─── Given records ───
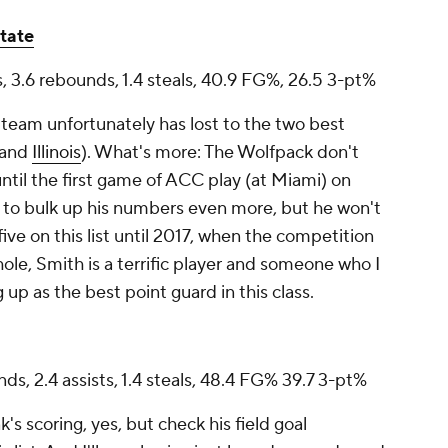
tate
ts, 3.6 rebounds, 1.4 steals, 40.9 FG%, 26.5 3-pt%
 team unfortunately has lost to the two best
and
Illinois
). What's more: The Wolfpack don't
ntil the first game of ACC play (at Miami) on
e to bulk up his numbers even more, but he won't
ive on this list until 2017, when the competition
le, Smith is a terrific player and someone who I
up as the best point guard in this class.
nds, 2.4 assists, 1.4 steals, 48.4 FG% 39.7 3-pt%
s scoring, yes, but check his field goal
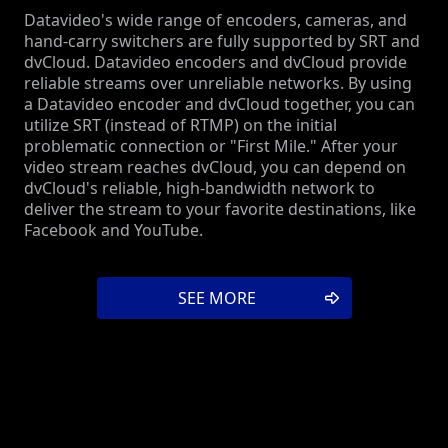
Datavideo's wide range of encoders, cameras, and
hand-carry switchers are fully supported by SRT and
dvCloud. Datavideo encoders and dvCloud provide
reliable streams over unreliable networks. By using
a Datavideo encoder and dvCloud together, you can
utilize SRT (instead of RTMP) on the initial
problematic connection or "First Mile." After your
video stream reaches dvCloud, you can depend on
dvCloud's reliable, high-bandwidth network to
deliver the stream to your favorite destinations, like
Facebook and YouTube.
SEE MORE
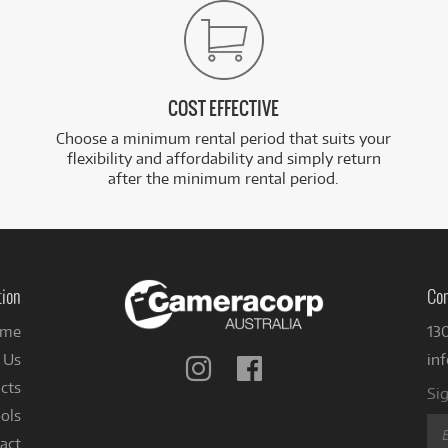
COST EFFECTIVE
Choose a minimum rental period that suits your
flexibility and affordability and simply return
after the minimum rental period.
tion
Con
me
13
 Us
in
Follow
Follow
us
us
cts
Sig
on
on
ols
Instagram
Facebook
act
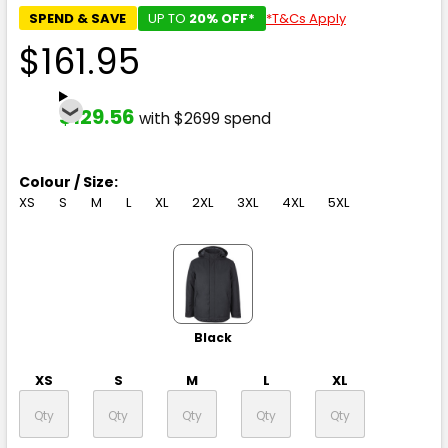
SPEND & SAVE
UP TO
20% OFF*
*T&Cs Apply
$161.95
$129.56
with $2699 spend
Colour / Size:
XS
S
M
L
XL
2XL
3XL
4XL
5XL
Black
XS
S
M
L
XL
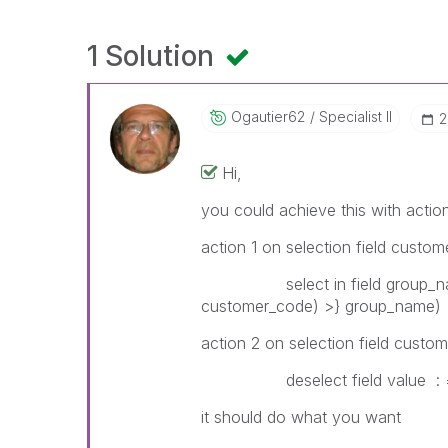
1 Solution
Ogautier62
Specialist II
‎
Hi,
you could achieve this with actio
action 1 on selection field custom
select in field group_name 
customer_code) >} group_name)
action 2 on selection field custo
deselect field value : = if
it should do what you want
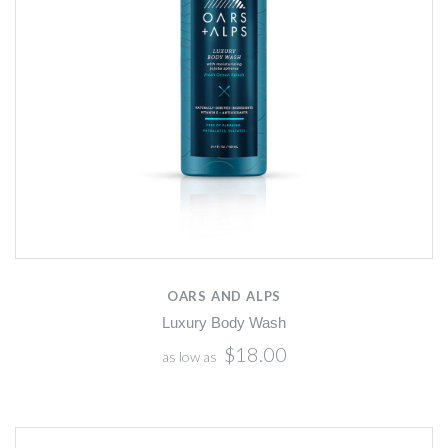
OARS AND ALPS
Luxury Body Wash
$18.00
as low as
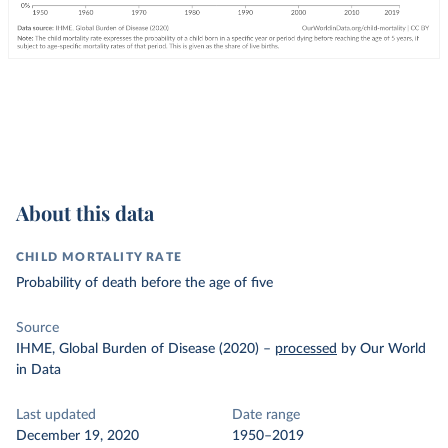
About this data
CHILD MORTALITY RATE
Probability of death before the age of five
Source
IHME, Global Burden of Disease (2020)
–
processed
by Our World
in Data
Last updated
Date range
December 19, 2020
1950–2019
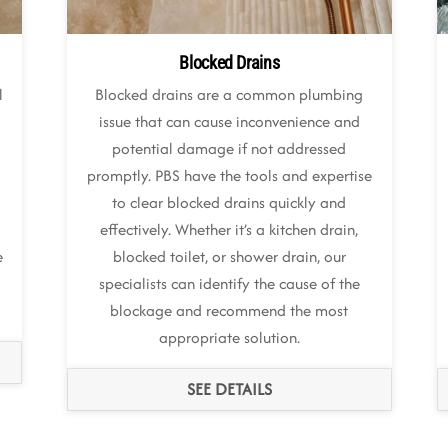
Blocked Drains
l
Blocked drains are a common plumbing
issue that can cause inconvenience and
potential damage if not addressed
promptly. PBS have the tools and expertise
to clear blocked drains quickly and
effectively. Whether it’s a kitchen drain,
e
blocked toilet, or shower drain, our
specialists can identify the cause of the
blockage and recommend the most
appropriate solution.
SEE DETAILS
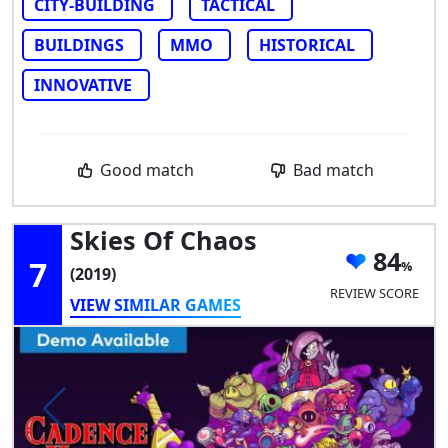
CITY-BUILDING
TACTICAL
BUILDINGS
MMO
HISTORICAL
INNOVATIVE
Good match
Bad match
Skies Of Chaos
84
7
(2019)
REVIEW SCORE
VIEW SIMILAR GAMES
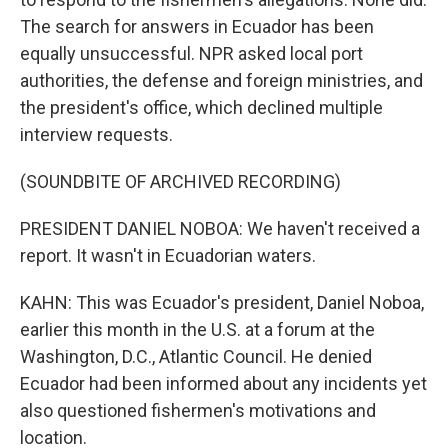
The search for answers in Ecuador has been
equally unsuccessful. NPR asked local port
authorities, the defense and foreign ministries, and
the president's office, which declined multiple
interview requests.
(SOUNDBITE OF ARCHIVED RECORDING)
PRESIDENT DANIEL NOBOA: We haven't received a
report. It wasn't in Ecuadorian waters.
KAHN: This was Ecuador's president, Daniel Noboa,
earlier this month in the U.S. at a forum at the
Washington, D.C., Atlantic Council. He denied
Ecuador had been informed about any incidents yet
also questioned fishermen's motivations and
location.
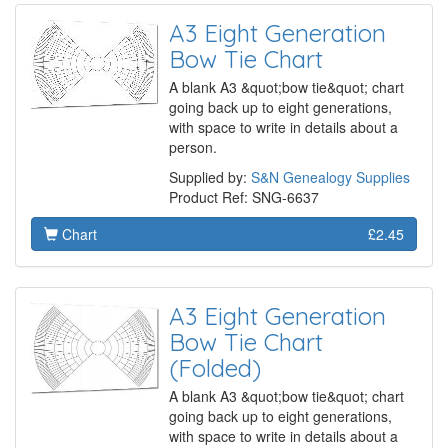
A3 Eight Generation
Bow Tie Chart
A blank A3 &quot;bow tie&quot; chart
going back up to eight generations,
with space to write in details about a
person.
Supplied by:
S&N Genealogy Supplies
Product Ref: SNG-6637
Chart
£2.45
A3 Eight Generation
Bow Tie Chart
(Folded)
A blank A3 &quot;bow tie&quot; chart
going back up to eight generations,
with space to write in details about a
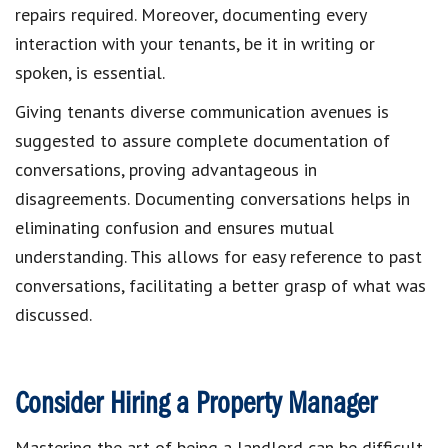
repairs required. Moreover, documenting every
interaction with your tenants, be it in writing or
spoken, is essential.
Giving tenants diverse communication avenues is
suggested to assure complete documentation of
conversations, proving advantageous in
disagreements. Documenting conversations helps in
eliminating confusion and ensures mutual
understanding. This allows for easy reference to past
conversations, facilitating a better grasp of what was
discussed.
Consider Hiring a Property Manager
Mastering the art of being a landlord can be difficult.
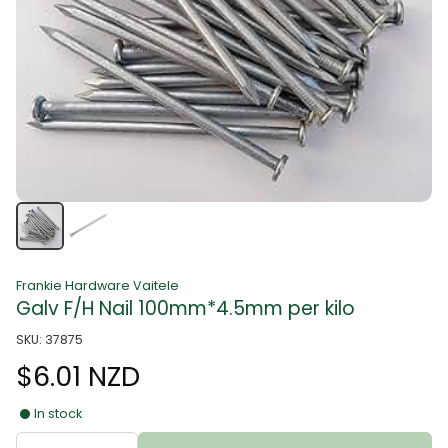
Frankie Hardware Vaitele
Galv F/H Nail 100mm*4.5mm per kilo
SKU: 37875
$6.01 NZD
In stock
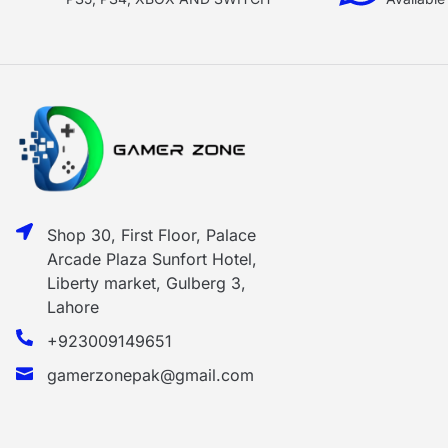
Shop 30, First Floor, Palace
Arcade Plaza Sunfort Hotel,
Liberty market, Gulberg 3,
Lahore
+923009149651
gamerzonepak@gmail.com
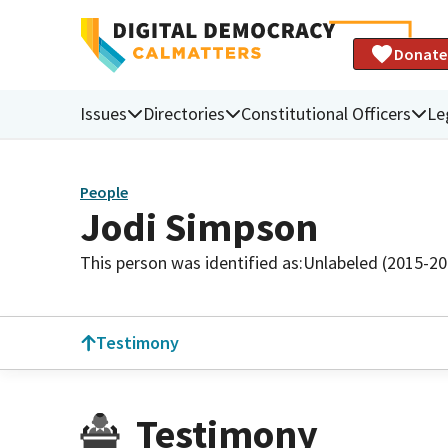
Donate
Issues
Directories
Constitutional Officers
Le
People
Jodi Simpson
This person was identified as:
Unlabeled (2015-20
Testimony
Testimony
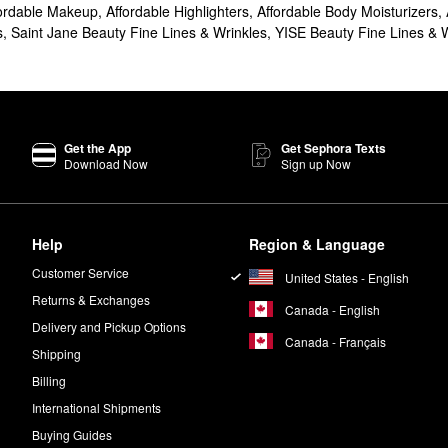
ordable Makeup
,
Affordable Highlighters
,
Affordable Body Moisturizers
,
s
,
Saint Jane Beauty Fine Lines & Wrinkles
,
YISE Beauty Fine Lines & 
Get the App
Get Sephora Texts
Download Now
Sign up Now
Help
Region & Language
Customer Service
United States - English
Returns & Exchanges
Canada - English
Delivery and Pickup Options
Canada - Français
Shipping
Billing
International Shipments
Buying Guides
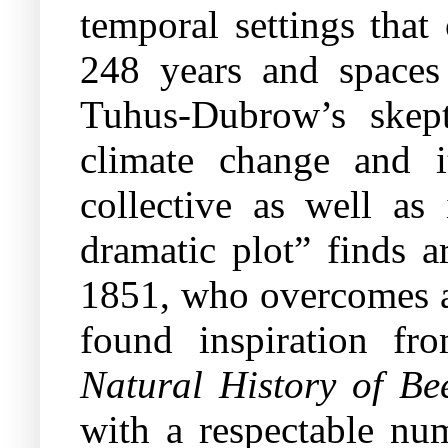
temporal settings that 
248 years and spaces
Tuhus-Dubrow’s skept
climate change and i
collective as well as
dramatic plot” finds a
1851, who overcomes a 
found inspiration f
Natural History of B
with a respectable nu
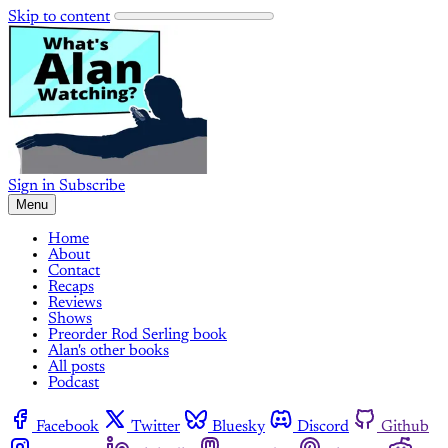
Skip to content
Sign in
Subscribe
Menu
Home
About
Contact
Recaps
Reviews
Shows
Preorder Rod Serling book
Alan's other books
All posts
Podcast
Facebook
Twitter
Bluesky
Discord
Github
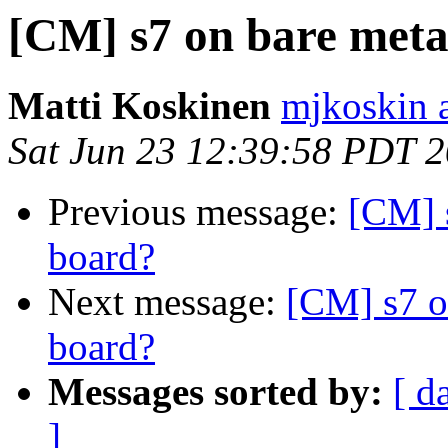
[CM] s7 on bare meta
Matti Koskinen
mjkoskin 
Sat Jun 23 12:39:58 PDT 
Previous message:
[CM] 
board?
Next message:
[CM] s7 o
board?
Messages sorted by:
[ d
]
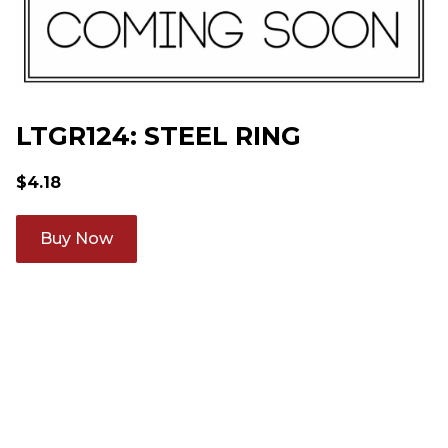
LTGR124: STEEL RING
$
4.18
───
**Exercise aim**: The answer is the lines of the material above, from the one containing "dvCloud's reliable, high-bandwidth network to" down to the one containing "select in field group_name", given exactly and without images.

**Answer for the task**:
dvCloud's reliable, high-bandwidth network to
deliver the stream to your favorite destinations, like
Facebook and YouTube.
SEE MORE
COST EFFECTIVE
Choose a minimum rental period that suits your
flexibility and affordability and simply return
after the minimum rental period.
tion
Con
me
13
 Us
in
Follow
Follow
us
us
cts
Sig
on
on
ols
Instagram
Facebook
act
SPEND & SAVE
UP TO
20% OFF*
*T&Cs Apply
$161.95
$129.56
with $2699 spend
Colour / Size:
XS
S
M
L
XL
2XL
3XL
4XL
5XL
Black
XS
S
M
L
XL
1 Solution
Ogautier62
Specialist II
‎
Hi,
you could achieve this with actio
action 1 on selection field custom
select in field group_name 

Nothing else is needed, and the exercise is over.